This file will serve as a collection of commands, queries, or other tricks for debugging our systems in production. The hope is that it will grow organically as we debug various issues, however at some point as it grows it may need to be reorganized. For now though, make each sub header the class of issue the section will help to debug.
In the scenario where for some reason too many ProcessorJobs were queued per OriginalFile, you may want to leave one ProcessorJob per OriginalFile so they will either run, or preserve the record of the work that was done. The following queries in concert will leave one ProcessorJob per OriginalFile, and delete the rest. The ProcessorJob with the smallest id will be left for reach OriginalFile.
WARNING: Any time you run a DELETE query, you should first replace DELETE
with SELECT *
or SELECT COUNT(*)
to make sure that you know what you will be deleting and that it makes sense.
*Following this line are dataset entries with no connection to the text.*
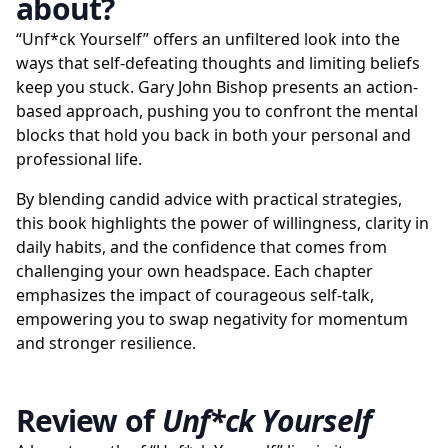
about?
“Unf*ck Yourself” offers an unfiltered look into the
ways that self-defeating thoughts and limiting beliefs
keep you stuck. Gary John Bishop presents an action-
based approach, pushing you to confront the mental
blocks that hold you back in both your personal and
professional life.
By blending candid advice with practical strategies,
this book highlights the power of willingness, clarity in
daily habits, and the confidence that comes from
challenging your own headspace. Each chapter
emphasizes the impact of courageous self-talk,
empowering you to swap negativity for momentum
and stronger resilience.
Review of
Unf*ck Yourself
DELETE FROM processor_jobs WHERE id NOT IN
(SELECT pj_id FROM
(SELECT MIN(processorjob_originalfile_associations.processor_job_id) pj_id, original_file_id
FROM processorjob_originalfile_associations
GROUP BY original_file_id) AS pjs);
DELETE FROM processorjob_originalfile_associations WHERE processor_job_id NOT IN
(SELECT pj_id FROM
(SELECT MIN(processorjob_originalfile_associations.processor_job_id) pj_id, original_file_id
FROM processorjob_originalfile_associations
GROUP BY original_file_id) AS pjs);
CircleCI had a nice button called "Rerun job with SSH" that made debugging simple, but GitHub hasn't added that feature (yet). I was trying to debug our end-to-end tests timing out, which meant I needed access to the nomad logs, so I looked into alternative ways to SSH into the machine while it was running the tests.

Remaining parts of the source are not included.